"Ha messo in atto le sue minacce, con l'intenzione di uccidere." Una sera di agosto 2022, a Chavornay, nel canton Vaud, un uomo di sessant'anni ha ferito gravemente il suo vicino di casa, che viveva dall'altra parte della strada, sparandogli sei colpi con la sua pistola Smith & Wesson. Processato martedì presso il tribunale di Yverdon-les-Bains, rischia 14 anni di carcere per tentato omicidio e altre accuse.
Per il Pubblico Ministero, questo ex tiratore di montagna ha avuto il tempo di riflettere prima di sparare i suoi sei colpi – raggruppati e precisi – con l'arma più potente delle tre che possedeva. E perché? Per "una sciocchezza", "un movente futile": il vicino, che aveva la finestra aperta, stava parlando a voce troppo alta al telefono, ha continuato, secondo le dichiarazioni dell'imputato durante l'udienza.
"Cosa potrebbe esserci di più atroce del voler uccidere un uomo davanti a suo figlio?" ha aggiunto l'avvocato della vittima e della sua famiglia, che ha dipinto il ritratto di un uomo con un "profilo psicologico preoccupante", privo di empatia e che tende a voler controllare gli altri e a porsi come vittima.
Concordando con le sue parole, il pubblico ministero Charlotte Rossier-Dafflon ha aggiunto che l'imputato aveva mostrato il massimo disprezzo per la legge e per la vita altrui, "svuotando la pistola" contro la sua vittima, che si trovava davanti alla finestra del suo ufficio. Ha preso in considerazione una leggerissima diminuzione di responsabilità, dato il consumo di alcol, che, secondo l'esperto, ha contribuito al comportamento disinibito dell'imputato, ma non lo ha privato delle sue facoltà cognitive.
Ma per l'avvocato della difesa, d'altra parte, "il suo consumo è andato oltre", e questo "potrebbe spiegare il crollo dell'imputato". "Quella sera, era in uno stato che non gli permetteva di ragionare correttamente", ha affermato. E se "non sono riusciti a fargli dire cosa gli era preso", il suo avvocato immagina "una stupida escalation", un semplice discorso informale da parte della vittima che "ha scatenato una rabbia irrazionale" nell'imputato.
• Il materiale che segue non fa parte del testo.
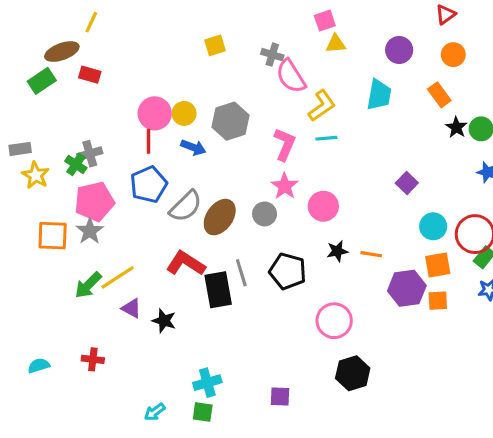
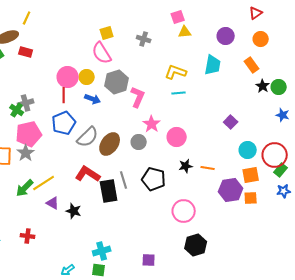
pink semicircle: (291, 76) -> (102, 53), moved
yellow L-shape: (322, 106) -> (176, 72), turned -125
pink L-shape: (285, 144) -> (138, 97), moved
Secondo il suo avvocato difensore, questo ex soldato, addestrato da un padre detestabile che non lasciava trasparire nulla, "ha sparato con una sorta di gesto automatico", ignaro di dove si trovasse esattamente la vittima, soprattutto perché le lamelle delle persiane erano inclinate. "Ha accettato il rischio di uccidere; non voleva uccidere", ha insistito, invocando il reato di omicidio volontario, fallito.
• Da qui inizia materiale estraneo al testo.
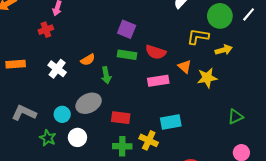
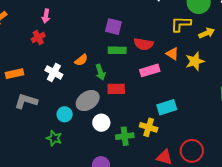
gray L-shape: (24, 113) -> (26, 101), moved
red rectangle: (121, 118) -> (116, 89), moved
white circle: (77, 137) -> (101, 123), moved

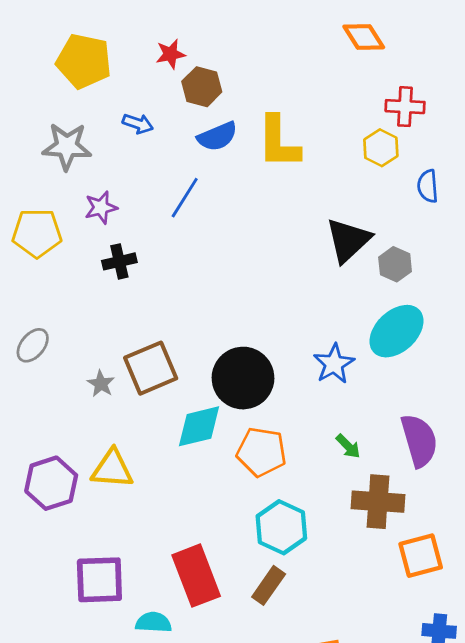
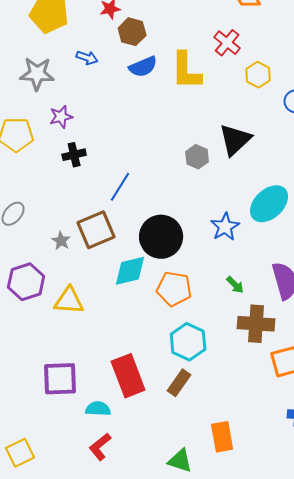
red cross: (405, 107) -> (227, 43), moved, turned 36
blue line: (185, 198) -> (120, 187), moved
gray hexagon: (395, 264) -> (197, 157), moved
purple hexagon: (51, 483) -> (26, 282), moved

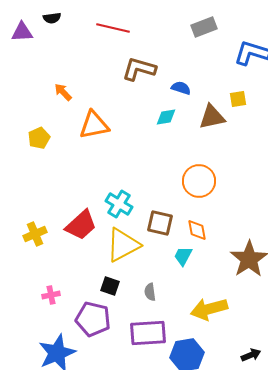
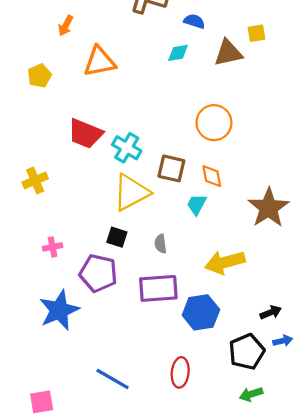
orange arrow: (63, 92) -> (66, 26), turned -108
red trapezoid: (81, 225) -> (85, 134), moved, turned 64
L'avvocato parla inoltre di un "blackout" per giustificare la perdita di memoria del suo cliente, che si è autodenunciato alla polizia: "È rimasto traumatizzato da quello che ha fatto. Non riesce a concettualizzare i motivi che lo hanno spinto ad agire quella sera". Ma lo rassicura: "Non appena gli spari sono cessati, ha fatto tutto il possibile per cercare di rimediare a ciò che aveva fatto". Verdetto mercoledì prossimo.